2. Objective of Clauses 28 to 30B
The objectives are to:
Capture income taxable under deeming provisions
Discourage non-transparent financing practices
Enforce repatriation of transfer pricing adjustments
Restrict base erosion through excessive interest claims
These clauses operate independently of accounting treatment.
3. Clause 28 — (Reserved / Not Applicable in Certain Years)
Clause 28 is applicable only if notified for the relevant assessment year.Auditors must:
Verify applicability for the audit year
Report strictly as per the notified Form 3CD
If not applicable, “Not Applicable” should be reported with due care.
4. Clause 29A — Deemed Income under Section 56(2)(ix)
Clause 29A(a) — Applicability Test
The auditor must report whether any amount is includible as income from other sources under section 56(2)(ix).This typically covers receipt of compensation or damages on account of termination or modification of contracts.
Response required: Yes / No
Clause 29A(b) — Details Where Applicable
If the answer is “Yes”, disclose:
Nature of income
Amount thereof
Audit focus:
Whether such receipt is capitalised, netted off, or omitted from income computation.
5. Clause 29B — Deemed Income under Section 56(2)(x)
Clause 29B(a) — Applicability Test
Report whether any amount is includible as income under section 56(2)(x), relating to receipt of money or property without or for inadequate consideration.
Response required: Yes / No
Clause 29B(b) — Details Where Applicable
If “Yes”, disclose:
Nature of income
Amount thereof
These disclosures often relate to gifts, property transfers, or undervalued transactions and are closely scrutinised.
6. Clause 30 — Borrowings or Repayments on Hundi
[Section 69D]
Clause 30 requires reporting of:
Any amount borrowed on hundi
Any amount due thereon (including interest)
Repaid otherwise than through an account payee cheque
Tax consequence:
Such amounts are deemed income under section 69D.
Auditors must examine:
Mode of borrowing and repayment
Supporting documentation
Cash flow trails
7. Clause 30A — Primary Adjustment to Transfer Price
[Section 92CE]
Clause 30A(a) — Applicability
Report whether primary adjustment to transfer price has been made during the previous year.

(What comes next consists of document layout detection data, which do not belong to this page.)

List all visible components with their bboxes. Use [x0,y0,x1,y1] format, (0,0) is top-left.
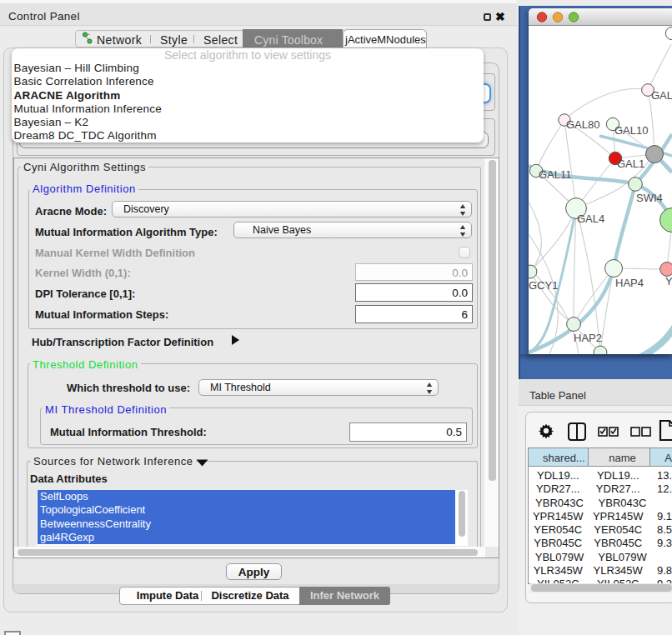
svg-text:HAP2: HAP2 [574,332,602,344]
svg-text:GAL: GAL [651,89,672,102]
svg-text:HAP4: HAP4 [615,277,644,289]
svg-text:Y: Y [665,275,672,288]
svg-text:GAL10: GAL10 [614,124,648,137]
svg-text:SWI4: SWI4 [636,192,663,204]
svg-text:GAL80: GAL80 [566,118,599,131]
svg-text:GAL4: GAL4 [577,212,604,225]
svg-text:GCY1: GCY1 [529,279,558,292]
svg-text:GAL1: GAL1 [617,158,644,170]
svg-text:GAL11: GAL11 [539,168,572,181]
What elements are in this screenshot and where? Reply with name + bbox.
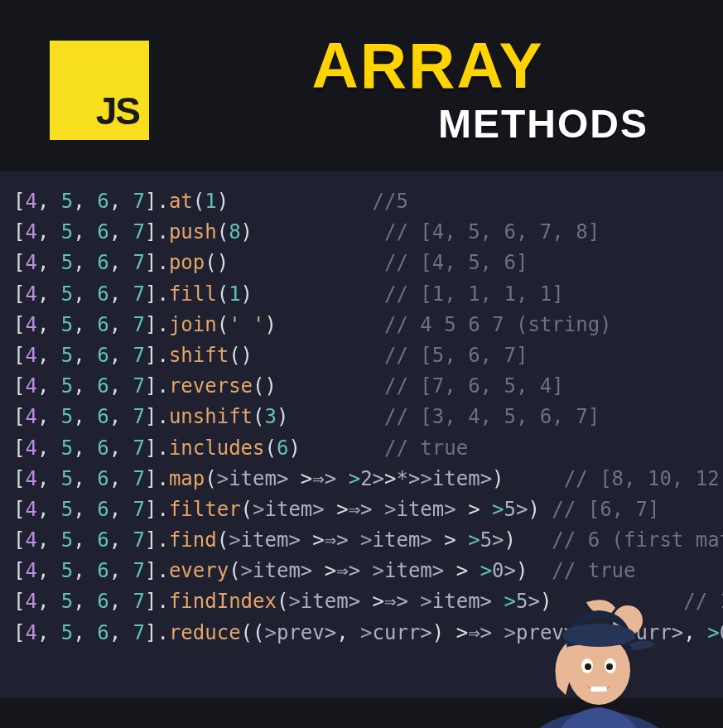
title-block: ARRAY METHODS [182,33,673,147]
title-sub: METHODS [438,101,648,147]
mascot-character [508,562,690,728]
svg-point-8 [562,624,635,647]
svg-rect-7 [590,687,607,692]
svg-point-6 [606,663,613,670]
js-logo-text: JS [96,89,139,133]
svg-point-5 [585,663,591,670]
title-main: ARRAY [311,33,543,98]
header: JS ARRAY METHODS [0,0,723,171]
js-logo: JS [50,41,149,140]
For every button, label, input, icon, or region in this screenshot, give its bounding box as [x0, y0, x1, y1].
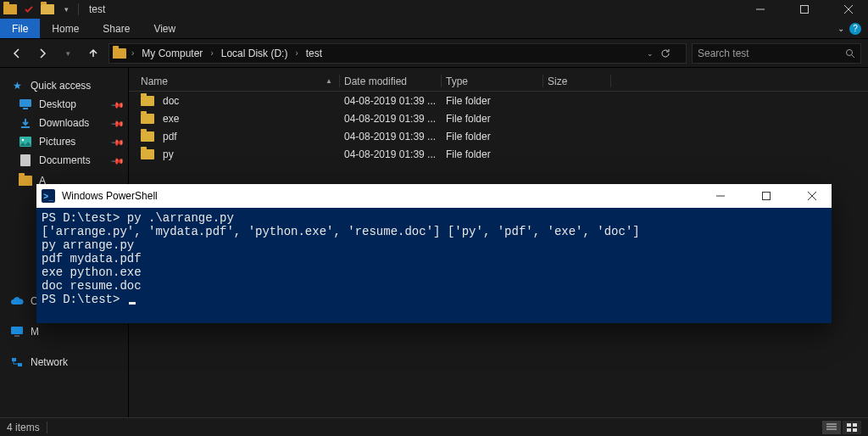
tree-label: Downloads [39, 117, 89, 129]
forward-button[interactable] [32, 43, 53, 64]
chevron-right-icon: › [130, 48, 136, 58]
tree-desktop[interactable]: Desktop 📌 [5, 95, 123, 114]
powershell-console[interactable]: PS D:\test> py .\arrange.py ['arrange.py… [36, 208, 832, 323]
column-type[interactable]: Type [446, 71, 548, 91]
ribbon-collapse-icon[interactable]: ⌄ [837, 24, 844, 33]
cloud-icon [10, 294, 24, 308]
tree-label: Documents [39, 154, 91, 166]
chevron-right-icon: › [209, 48, 214, 58]
svg-rect-7 [14, 335, 19, 337]
file-name: py [163, 148, 174, 160]
recent-locations-button[interactable]: ▾ [58, 43, 78, 64]
tree-label: M [31, 326, 39, 338]
folder-icon [141, 131, 154, 142]
column-size[interactable]: Size [548, 71, 615, 91]
tree-network[interactable]: Network [5, 353, 123, 372]
item-count: 4 items [7, 422, 40, 433]
ribbon-tabs: File Home Share View ⌄ ? [0, 19, 868, 39]
file-type: File folder [446, 131, 548, 143]
tree-pictures[interactable]: Pictures 📌 [5, 132, 123, 151]
up-button[interactable] [83, 43, 103, 64]
network-icon [10, 355, 24, 369]
svg-rect-8 [12, 358, 16, 361]
close-button[interactable] [793, 184, 832, 208]
search-placeholder: Search test [698, 48, 845, 59]
refresh-button[interactable] [660, 48, 679, 59]
tree-label: Network [31, 356, 68, 368]
column-headers[interactable]: Name ▲ Date modified Type Size [129, 71, 868, 92]
address-bar[interactable]: › My Computer › Local Disk (D:) › test ⌄ [108, 43, 687, 64]
table-row[interactable]: doc04-08-2019 01:39 ...File folder [129, 92, 868, 109]
svg-rect-12 [847, 428, 851, 432]
tab-file[interactable]: File [0, 19, 40, 38]
qat-properties-icon[interactable] [22, 3, 36, 16]
powershell-icon: >_ [42, 189, 55, 203]
help-icon[interactable]: ? [849, 23, 861, 35]
file-modified: 04-08-2019 01:39 ... [344, 148, 446, 160]
pin-icon: 📌 [111, 154, 125, 167]
powershell-title-bar[interactable]: >_ Windows PowerShell [36, 184, 832, 208]
file-type: File folder [446, 113, 548, 125]
pin-icon: 📌 [111, 135, 125, 148]
tab-share[interactable]: Share [91, 19, 142, 38]
breadcrumb[interactable]: Local Disk (D:) [219, 48, 291, 59]
chevron-right-icon: › [293, 48, 299, 58]
powershell-title: Windows PowerShell [62, 190, 158, 202]
back-button[interactable] [7, 43, 27, 64]
maximize-button[interactable] [747, 184, 786, 208]
tree-my-computer[interactable]: M [5, 322, 123, 341]
maximize-button[interactable] [785, 0, 824, 19]
tab-home[interactable]: Home [40, 19, 91, 38]
icons-view-button[interactable] [843, 421, 861, 434]
folder-icon [19, 174, 32, 187]
file-type: File folder [446, 148, 548, 160]
pin-icon: 📌 [111, 116, 125, 130]
folder-icon [141, 96, 154, 106]
file-modified: 04-08-2019 01:39 ... [344, 95, 446, 107]
documents-icon [19, 154, 32, 167]
qat-customize-icon[interactable]: ▾ [59, 3, 73, 16]
column-modified[interactable]: Date modified [344, 71, 446, 91]
file-name: doc [163, 95, 179, 107]
svg-rect-2 [19, 99, 31, 107]
window-title: test [89, 3, 105, 15]
table-row[interactable]: pdf04-08-2019 01:39 ...File folder [129, 127, 868, 145]
search-icon [845, 48, 855, 59]
file-modified: 04-08-2019 01:39 ... [344, 131, 446, 143]
explorer-icon [3, 3, 17, 16]
tree-downloads[interactable]: Downloads 📌 [5, 114, 123, 132]
svg-point-1 [847, 49, 853, 55]
qat-newfolder-icon[interactable] [41, 3, 54, 16]
tree-label: Desktop [39, 98, 76, 110]
column-name[interactable]: Name ▲ [141, 71, 344, 91]
breadcrumb[interactable]: test [303, 48, 325, 59]
navigation-bar: ▾ › My Computer › Local Disk (D:) › test… [0, 39, 868, 68]
breadcrumb[interactable]: My Computer [139, 48, 205, 59]
tree-documents[interactable]: Documents 📌 [5, 151, 123, 170]
view-toggle [822, 421, 861, 434]
details-view-button[interactable] [822, 421, 841, 434]
minimize-button[interactable] [701, 184, 740, 208]
table-row[interactable]: exe04-08-2019 01:39 ...File folder [129, 109, 868, 127]
close-button[interactable] [829, 0, 868, 19]
folder-icon [141, 149, 154, 159]
address-dropdown-icon[interactable]: ⌄ [647, 49, 654, 58]
svg-point-5 [22, 139, 25, 142]
tree-quick-access[interactable]: ★ Quick access [5, 76, 123, 95]
svg-rect-11 [853, 423, 857, 427]
table-row[interactable]: py04-08-2019 01:39 ...File folder [129, 145, 868, 163]
minimize-button[interactable] [741, 0, 780, 19]
svg-rect-14 [763, 193, 771, 200]
file-name: exe [163, 113, 179, 125]
folder-icon [141, 114, 154, 124]
download-icon [19, 116, 32, 130]
tab-view[interactable]: View [142, 19, 187, 38]
file-type: File folder [446, 95, 548, 107]
star-icon: ★ [10, 79, 24, 92]
svg-rect-0 [801, 6, 809, 14]
svg-rect-3 [23, 108, 28, 109]
pin-icon: 📌 [111, 98, 125, 111]
svg-rect-6 [11, 327, 23, 334]
tree-label: Pictures [39, 136, 75, 148]
search-input[interactable]: Search test [692, 43, 861, 64]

Response required: Yes / No
Clause 30A(b) — Detailed Disclosures
If “Yes”, disclose:(i) Clause of section 92CE(1) under which adjustment is made(ii) Amount of primary adjustment(iii) Whether excess money is required to be repatriated(iv) Whether repatriation is done within prescribed time(v) If not, amount of imputed interest income
Non-repatriation triggers deemed interest income automatically.
8. Clause 30B — Interest Expenditure Restriction
[Section 94B]
Clause 30B(a) — Threshold Test
Report whether the assessee has incurred interest or similar expenditure exceeding ₹1 crore during the previous year.
Response required: Yes / No
Clause 30B(b) — Detailed Reporting
If “Yes”, disclose:(i) Amount of interest or similar expenditure incurred
This clause applies primarily to foreign associated enterprise financing.
9. Common Errors Observed in Practice
Frequently observed issues include:
Ignoring deemed income under section 56
Non-disclosure of contract termination receipts
Treating hundi transactions as normal borrowings
Missing transfer pricing repatriation implications
Ignoring section 94B thresholds
These are routinely flagged through data analytics.
10. Practical Guidance for Auditors and Assessees
Best practices include:
Reviewing all exceptional receipts
Scrutinising cash-based borrowings
Coordinating TP and tax audit disclosures
Maintaining section-wise applicability checklists
Reconciling clauses with computation schedules
These clauses require legal and factual review, not mechanical reporting.
11. CABTA Insight
“Clauses 28 to 30B exist to tax what accounting may never show.”